Consacré au lien mère-fille, ce blog rassemble des données sur le sujet : bibliographies, traitement dans la presse et la culture. Il vise à informer sur la problématique liée à ce lien premier - qui influence tous les autres - pour aider à prendre conscience et accompagner sur le chemin de la Guérison
Si le titre, "les belles-mères, les beaux-pères, leurs brus et leurs gendres", ne rend pas, à mon sens, hommage à la richesse du contenu du livre d'Aldo Naouri, en revanche,
le choix de la photo de couverture est remarquable.
Elle résume, à elle seule, l'ensemble des propos de l'auteur, portant notamment sur la place des mères.

Observons.
Intuitivement, chacun devine les parents de la mariée à sa droite (à gauche sur la photo) et ceux du marié à la gauche de celui-ci.
C'est l'usage me direz-vous, les parents se tiennent près de leur progéniture.
J'ai pour ma part oublié ce "détail" protocolaire - en est-il un, ou vient-il au contraire rappeler que chacun continue d'appartenir à sa famille ? - pour ne voir que le regard
- évidemment celui d'une mère - de cette femme à gauche sur la photographie.

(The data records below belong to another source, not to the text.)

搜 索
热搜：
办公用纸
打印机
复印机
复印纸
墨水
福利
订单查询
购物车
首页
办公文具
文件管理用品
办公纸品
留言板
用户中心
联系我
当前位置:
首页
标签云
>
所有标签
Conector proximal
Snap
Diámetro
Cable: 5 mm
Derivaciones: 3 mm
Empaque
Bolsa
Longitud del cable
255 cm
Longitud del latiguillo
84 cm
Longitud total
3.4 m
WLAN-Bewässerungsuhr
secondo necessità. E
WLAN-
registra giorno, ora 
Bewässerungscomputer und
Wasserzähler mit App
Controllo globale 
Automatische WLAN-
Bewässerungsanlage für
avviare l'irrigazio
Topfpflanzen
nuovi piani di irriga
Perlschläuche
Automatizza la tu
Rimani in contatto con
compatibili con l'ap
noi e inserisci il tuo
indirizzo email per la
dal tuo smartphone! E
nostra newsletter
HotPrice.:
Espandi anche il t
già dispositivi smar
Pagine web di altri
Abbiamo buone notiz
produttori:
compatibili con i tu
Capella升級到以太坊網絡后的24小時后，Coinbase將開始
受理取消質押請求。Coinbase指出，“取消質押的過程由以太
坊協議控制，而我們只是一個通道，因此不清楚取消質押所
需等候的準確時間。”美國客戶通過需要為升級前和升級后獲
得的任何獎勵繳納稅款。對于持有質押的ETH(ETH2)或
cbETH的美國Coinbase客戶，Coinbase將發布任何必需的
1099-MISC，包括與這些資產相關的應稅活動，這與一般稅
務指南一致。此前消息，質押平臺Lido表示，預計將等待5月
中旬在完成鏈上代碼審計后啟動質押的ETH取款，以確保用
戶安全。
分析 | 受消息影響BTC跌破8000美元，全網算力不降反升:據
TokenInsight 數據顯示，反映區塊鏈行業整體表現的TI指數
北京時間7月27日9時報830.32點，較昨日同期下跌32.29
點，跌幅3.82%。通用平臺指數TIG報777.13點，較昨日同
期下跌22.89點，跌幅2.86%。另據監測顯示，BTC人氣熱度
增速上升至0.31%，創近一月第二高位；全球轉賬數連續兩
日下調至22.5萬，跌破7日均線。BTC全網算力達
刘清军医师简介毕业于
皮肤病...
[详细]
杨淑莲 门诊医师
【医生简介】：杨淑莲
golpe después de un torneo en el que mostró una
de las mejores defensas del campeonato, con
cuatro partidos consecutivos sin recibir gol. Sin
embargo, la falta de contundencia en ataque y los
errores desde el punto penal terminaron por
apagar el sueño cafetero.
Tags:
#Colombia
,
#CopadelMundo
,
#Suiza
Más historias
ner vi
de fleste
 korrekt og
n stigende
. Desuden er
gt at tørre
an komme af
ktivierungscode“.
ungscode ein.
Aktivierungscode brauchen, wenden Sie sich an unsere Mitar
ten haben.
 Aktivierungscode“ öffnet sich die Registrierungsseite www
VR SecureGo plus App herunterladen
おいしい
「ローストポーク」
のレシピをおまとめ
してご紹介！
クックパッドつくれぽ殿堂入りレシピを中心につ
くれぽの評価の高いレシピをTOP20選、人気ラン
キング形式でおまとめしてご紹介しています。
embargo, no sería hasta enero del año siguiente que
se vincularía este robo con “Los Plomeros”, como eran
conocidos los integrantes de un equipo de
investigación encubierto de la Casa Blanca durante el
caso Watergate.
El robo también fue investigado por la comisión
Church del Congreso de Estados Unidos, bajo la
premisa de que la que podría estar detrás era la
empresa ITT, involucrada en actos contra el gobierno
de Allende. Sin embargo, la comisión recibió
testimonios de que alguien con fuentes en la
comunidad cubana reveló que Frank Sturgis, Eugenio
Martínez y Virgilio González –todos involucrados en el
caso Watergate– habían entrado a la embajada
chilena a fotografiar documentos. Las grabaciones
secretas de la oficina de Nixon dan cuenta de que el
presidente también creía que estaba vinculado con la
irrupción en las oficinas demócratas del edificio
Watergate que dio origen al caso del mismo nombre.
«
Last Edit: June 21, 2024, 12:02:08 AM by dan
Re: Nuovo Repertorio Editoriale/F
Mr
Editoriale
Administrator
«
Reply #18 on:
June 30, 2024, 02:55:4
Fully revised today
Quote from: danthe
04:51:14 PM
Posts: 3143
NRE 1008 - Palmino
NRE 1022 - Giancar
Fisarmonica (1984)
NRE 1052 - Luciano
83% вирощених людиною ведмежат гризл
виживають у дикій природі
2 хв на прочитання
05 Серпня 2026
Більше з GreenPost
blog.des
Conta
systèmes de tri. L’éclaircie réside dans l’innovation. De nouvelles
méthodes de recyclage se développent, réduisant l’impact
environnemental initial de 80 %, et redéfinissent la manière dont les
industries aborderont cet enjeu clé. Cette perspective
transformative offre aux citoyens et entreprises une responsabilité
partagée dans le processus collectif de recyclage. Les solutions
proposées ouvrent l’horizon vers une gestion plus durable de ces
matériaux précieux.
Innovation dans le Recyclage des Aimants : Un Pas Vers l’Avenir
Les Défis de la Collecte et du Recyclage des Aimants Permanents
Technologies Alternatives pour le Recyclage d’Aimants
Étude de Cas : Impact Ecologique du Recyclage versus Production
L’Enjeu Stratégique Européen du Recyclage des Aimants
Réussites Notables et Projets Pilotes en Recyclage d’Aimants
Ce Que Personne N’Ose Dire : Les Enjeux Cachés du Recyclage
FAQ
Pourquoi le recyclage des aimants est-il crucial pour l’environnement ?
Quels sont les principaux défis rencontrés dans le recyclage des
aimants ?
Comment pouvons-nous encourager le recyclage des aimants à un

Si l'on y prend bien garde, ce n'est pas le couple qu'elle salue avec ce léger sourire mais seule sa fille qu'elle regarde !
"La chair de sa chair", étonnée qu'elle ait pu grandir, et qui bien qu'adulte continue de lui donner, à elle, la mère, la Surmère (?), quelque consistance.
Le père de la mariée sait quant à lui qu'il a perdu sa petite fille depuis longtemps, et prend acte de cette "fatalité".
Le père du marié semble le plus naturel, le plus "détâché" comme le souligne Aldo Naouri.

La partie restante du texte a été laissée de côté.